The organizers explained that the mission of the peaceful protest was simply to call “on the world to make Hamburg a focal point of the resistance against the old and new capitalist authorities.” Emphasis on the word focal. The zombie getups were carefully chosen over mere street presence because the group, known as 1,000 Gestalten, wanted “to create an image, because we believe in the power of images.” The shift from grey scale to color is meant to represent the casting off of individualism and competition to reveal their inner humanity.
1,000 Gestalten is affiliated with several cultural organizations and charities in Hamburg, including Neu am See e.V., which has funded refugee programs, and Gangviertel, an organization focused on revitalizing Hamburg neighborhoods through artistic collaboration and place-making initiatives. By blending political protest with memorable images, organizers and participants hoped to make a greater impact and inspire more people to think and get involved. Planners of the protest told Reuters, “The goal of our performance today is to move the people in their hearts, to give them the motivation to get politically engaged again.”

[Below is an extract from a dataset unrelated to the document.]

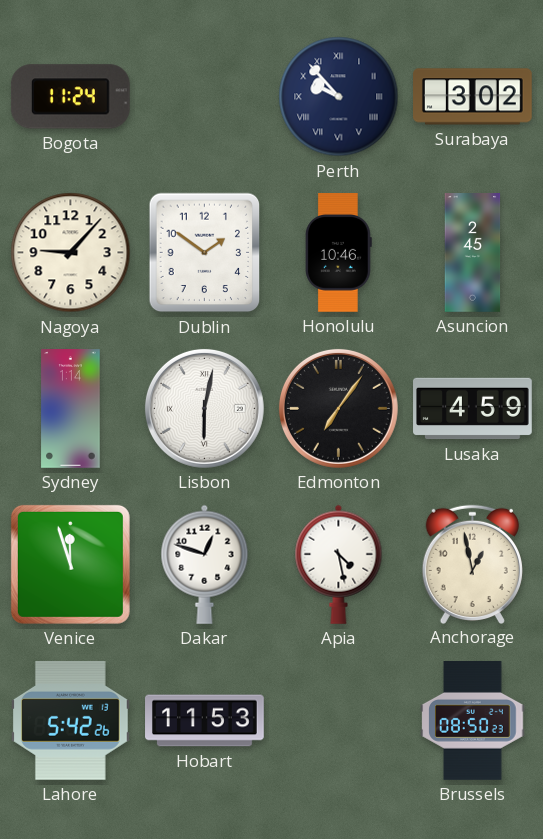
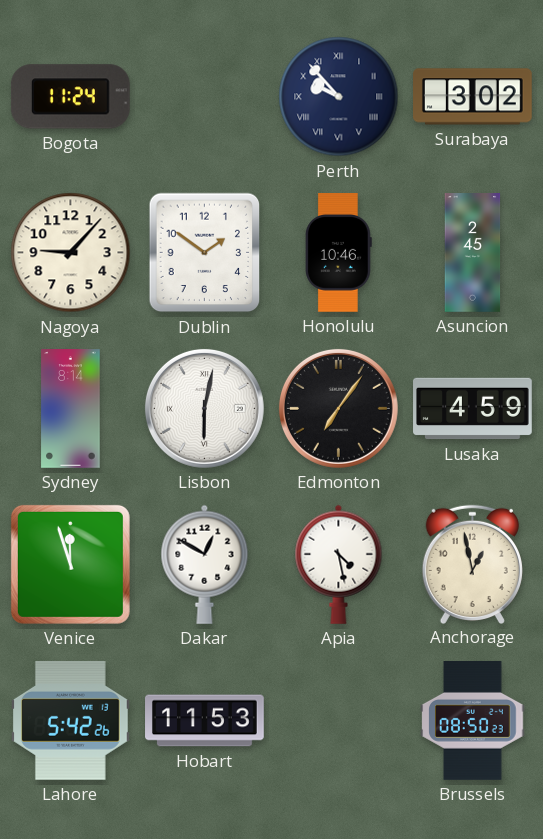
Sydney: 1:14 -> 8:14
Dakar: 12:48 -> 12:50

“Welcome to Hell” isn’t the only artistic protest planned to take place around the G20 Summit. Turkey is upset over an art piece installed outside the German Chancellory by the Center for Political Beauty that implies Tayyip Erdogan, Vladimir Putin, and King Salman bin Abdulaziz are dictators. The banner’s caption reads “Do you want this car? Kill dictatorship.” The Center for Political Beauty insists that it advocates nonviolent protest, but the Turkish Foregin Ministry released a strongly worded statement explaining their view that “the wording on the banner is a direct call for violence targeting the lives of the leaders whose photos are depicted on it.”
Germany has a long history of blending protest movements with artistic collectives, especially during periods of political tumult. Some of 1,000 Gestalten’s rhetoric about creating memorable visuals is reminiscent of Geschichtspolitik, or the politics of memory. Geschichtspolitik is a school of thought that wrestles with how we collectively record and respond to certain cultural events, such as the Holocaust or the Berlin Wall period in the case of Germany, or our own current struggle with Confederate memorials. The Gestalten website reads, “We want to put back in memory how compassion and public spirit conveys identity for a society.”
It’s not a bad goal, considering the political tensions waiting for world leaders once they convene at the Summit.